La minería argentina atraviesa una etapa crítica, marcada por una fuerte merma en la actividad de minerales industriales como cal, cemento, piedra y arena, fundamentales para el empleo en el interior del país. Esta caída está vinculada a la paralización de la obra pública estatal, que reduce la demanda y afecta directamente a pequeños y medianos proveedores con maquinaria ociosa. El sector opera a menos de la mitad de su capacidad, según alertaron representantes gremiales durante un congreso regional.

El régimen de incentivo a las grandes inversiones (RIGI), orientado especialmente a proyectos mineros de gran capital, es otro foco de preocupación. Aunque inicialmente diseñado para atraer inversión extranjera, el RIGI ha sido cuestionado por generar beneficios fiscales comparativamente desproporcionados y permitir la repatriación rápida de ganancias.

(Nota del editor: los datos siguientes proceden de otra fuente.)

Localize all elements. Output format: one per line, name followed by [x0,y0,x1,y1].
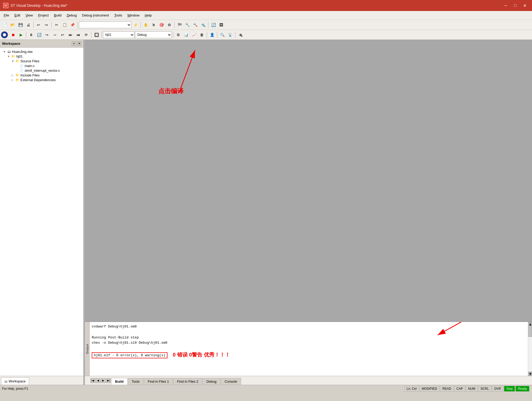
step-over2-button[interactable]: ⤻ [51,31,58,38]
menu-edit[interactable]: Edit [12,12,23,18]
menu-file[interactable]: File [1,12,12,18]
tree-item-root[interactable]: ▼ 🗂 HuanJing.stw [1,49,82,54]
minimize-button[interactable]: ─ [502,2,510,9]
output-content[interactable]: cvdwarf Debug\hj01.sm8 Running Post-Buil… [85,322,532,376]
tab-nav-start[interactable]: |◀ [90,378,95,383]
image-button[interactable]: 🖼 [218,21,225,29]
tree-item-include-files[interactable]: ▷ 📁 Include Files [1,73,82,77]
target-button[interactable]: 🎯 [158,21,165,29]
tree-item-external-deps[interactable]: ▷ 📁 External Dependencies [1,77,82,82]
workspace-pin-button[interactable]: × [72,42,76,46]
output-scrollbar[interactable]: ▲ ▼ [528,322,532,376]
build-btn-4[interactable]: 🗑 [198,31,205,38]
status-scrl: SCRL [478,386,491,392]
step-button5[interactable]: ⏮ [75,31,82,38]
step-button6[interactable]: ⟳ [83,31,90,38]
hammer-button[interactable]: 🔨 [192,21,199,29]
device-btn-1[interactable]: 👤 [208,31,216,38]
paste-button[interactable]: 📌 [69,21,76,29]
expand-icon-source: ▼ [12,60,15,63]
build-config-select[interactable]: Debug [135,31,172,38]
cut-button[interactable]: ✂ [53,21,60,29]
tree-item-hj01[interactable]: ▼ 📁 hj01 [1,54,82,59]
menu-window[interactable]: Window [125,12,142,18]
stop-button[interactable]: ⏹ [9,31,17,38]
tab-find2-label: Find in Files 2 [177,380,198,383]
menu-debug-instrument[interactable]: Debug instrument [79,12,112,18]
status-stop: Stop [504,386,515,392]
hand-tool-button[interactable]: ✋ [142,21,149,29]
reset-button[interactable]: 🔃 [35,31,43,38]
tab-debug[interactable]: Debug [203,378,220,385]
menu-build[interactable]: Build [51,12,64,18]
menu-debug[interactable]: Debug [64,12,79,18]
modified-label: MODIFIED [422,387,437,391]
tab-debug-label: Debug [207,380,216,383]
copy-button[interactable]: 📋 [61,21,68,29]
build-btn-2[interactable]: 📊 [182,31,190,38]
scroll-thumb[interactable] [528,326,532,337]
tab-find-files-1[interactable]: Find in Files 1 [144,378,173,385]
go-button[interactable]: ▶ [17,31,25,38]
tab-console[interactable]: Console [221,378,241,385]
wrench-button[interactable]: 🔧 [184,21,191,29]
open-button[interactable]: 📂 [9,21,16,29]
menu-view[interactable]: View [23,12,35,18]
main-layout: Workspace × ✕ ▼ 🗂 HuanJing.stw ▼ 📁 hj01 … [0,40,532,385]
separator-4 [140,22,141,28]
build-btn-1[interactable]: ⚙ [175,31,182,38]
tree-item-main-c[interactable]: ▷ 📄 main.c [1,63,82,68]
cursor-button[interactable]: 🖱 [150,21,157,29]
workspace-close-button[interactable]: ✕ [77,42,81,46]
tab-nav-end[interactable]: ▶| [106,378,111,383]
status-ln-col: Ln, Col [404,386,419,392]
workspace-tab[interactable]: 🗂 Workspace [1,377,29,385]
undo-button[interactable]: ↩ [35,21,42,29]
print-button[interactable]: 🖨 [25,21,32,29]
redo-button[interactable]: ↪ [43,21,50,29]
settings-btn[interactable]: ⚙ [166,21,173,29]
special-btn[interactable]: 🔲 [93,31,100,38]
editor-area[interactable]: 点击编译 [85,40,532,322]
tab-nav-prev[interactable]: ◀ [96,378,100,383]
tab-build[interactable]: Build [111,378,128,385]
output-label-text: Output [86,344,89,354]
toolbar-btn-extra[interactable]: ⚡ [132,21,139,29]
status-cap: CAP [454,386,465,392]
step-over-button[interactable]: ↪ [43,31,51,38]
project-select[interactable]: hj01 [103,31,134,38]
debug-btn-1[interactable]: 🔍 [219,31,226,38]
status-modified: MODIFIED [420,386,440,392]
menu-help[interactable]: Help [142,12,154,18]
tab-nav-next[interactable]: ▶ [101,378,106,383]
build-btn-3[interactable]: 📈 [190,31,198,38]
pause-button[interactable]: ⏸ [28,31,35,38]
config-button[interactable]: 🔩 [199,21,207,29]
chip-btn[interactable]: 🔌 [237,31,244,38]
tree-item-source-files[interactable]: ▼ 📁 Source Files [1,59,82,63]
scroll-up-btn[interactable]: ▲ [528,322,532,326]
tb2-sep-7 [235,32,235,38]
workspace-tab-bar: 🗂 Workspace [0,376,83,385]
new-file-button[interactable]: 📄 [1,21,8,29]
workspace-tab-label: Workspace [9,379,26,383]
tab-find-files-2[interactable]: Find in Files 2 [173,378,202,385]
step-button3[interactable]: ↩ [59,31,66,38]
toolbar-dropdown-1[interactable] [79,21,131,28]
status-ovr: OVR [492,386,503,392]
refresh-button[interactable]: 🔄 [210,21,217,29]
ovr-label: OVR [494,387,501,391]
num-label: NUM [468,387,475,391]
close-button[interactable]: ✕ [520,2,529,9]
menu-project[interactable]: Project [35,12,51,18]
save-button[interactable]: 💾 [17,21,24,29]
debug-btn-2[interactable]: 📡 [226,31,234,38]
tree-item-interrupt-vector[interactable]: ▷ 📄 stm8_interrupt_vector.c [1,68,82,73]
flag-button[interactable]: 🏁 [176,21,183,29]
scroll-down-btn[interactable]: ▼ [528,372,532,376]
menu-tools[interactable]: Tools [112,12,125,18]
maximize-button[interactable]: □ [511,2,519,9]
tab-tools[interactable]: Tools [128,378,144,385]
step-button4[interactable]: ⏭ [67,31,74,38]
window-title: ST Visual Develop - HuanJing.stw* [10,3,502,8]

Esta situación aumenta las dudas sobre si Argentina apuesta a una minería exportadora sin valor agregado ni aportes significativos a las economías locales.

Además, recientes cambios en la Ley de Glaciares que transfieren la regulación de áreas sensibles a las provincias provocaron inquietud en el sector. La posibilidad de negociaciones provinciales para liberar territorios estratégicos de permafrost, fuente de agua dulce, pone en riesgo el equilibrio ambiental y el recurso hídrico, elemento clave para la actividad minera y comunidades cercanas.

Este escenario de incertidumbre y restricciones pone en evidencia tensiones entre el desarrollo económico, la gestión ambiental y la protección del empleo en las regiones mineras. La minería metalífera y el litio, pilares para la internacionalización del sector, deben afrontar el desafío de operar bajo reglas que equilibran incentivos y control social.